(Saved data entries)
::::::::
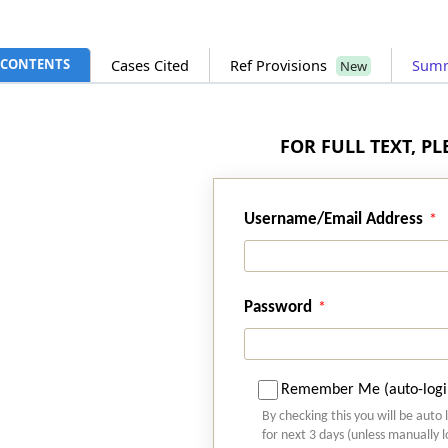
CONTENTS
Cases Cited
Ref Provisions
Sum
New
FOR FULL TEXT, P
Username/Email Address
Password
Remember Me (auto-logi
By checking this you will be auto 
for next 3 days (unless manually 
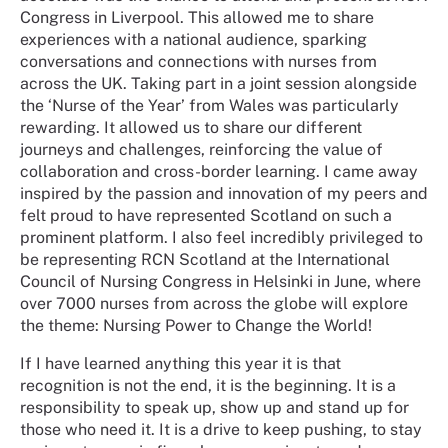
Congress in Liverpool. This allowed me to share
experiences with a national audience, sparking
conversations and connections with nurses from
across the UK. Taking part in a joint session alongside
the ‘Nurse of the Year’ from Wales was particularly
rewarding. It allowed us to share our different
journeys and challenges, reinforcing the value of
collaboration and cross-border learning. I came away
inspired by the passion and innovation of my peers and
felt proud to have represented Scotland on such a
prominent platform. I also feel incredibly privileged to
be representing RCN Scotland at the International
Council of Nursing Congress in Helsinki in June, where
over 7000 nurses from across the globe will explore
the theme: Nursing Power to Change the World!
If I have learned anything this year it is that
recognition is not the end, it is the beginning. It is a
responsibility to speak up, show up and stand up for
those who need it. It is a drive to keep pushing, to stay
::::::::
» **ACTIVITY**: Each entry is to be written out again word for word, and any pictures are to be omitted.

» **EXERCISE SOLUTION**:
CONTENTS
Cases Cited
Ref Provisions
Sum
New
FOR FULL TEXT, P
Username/Email Address
Password
Remember Me (auto-logi
By checking this you will be auto 
for next 3 days (unless manually 
Congress in Liverpool. This allowed me to share
experiences with a national audience, sparking
conversations and connections with nurses from
across the UK. Taking part in a joint session alongside
the ‘Nurse of the Year’ from Wales was particularly
rewarding. It allowed us to share our different
journeys and challenges, reinforcing the value of
collaboration and cross-border learning. I came away
inspired by the passion and innovation of my peers and
felt proud to have represented Scotland on such a
prominent platform. I also feel incredibly privileged to
be representing RCN Scotland at the International
Council of Nursing Congress in Helsinki in June, where
over 7000 nurses from across the globe will explore
the theme: Nursing Power to Change the World!
If I have learned anything this year it is that
recognition is not the end, it is the beginning. It is a
responsibility to speak up, show up and stand up for
those who need it. It is a drive to keep pushing, to stay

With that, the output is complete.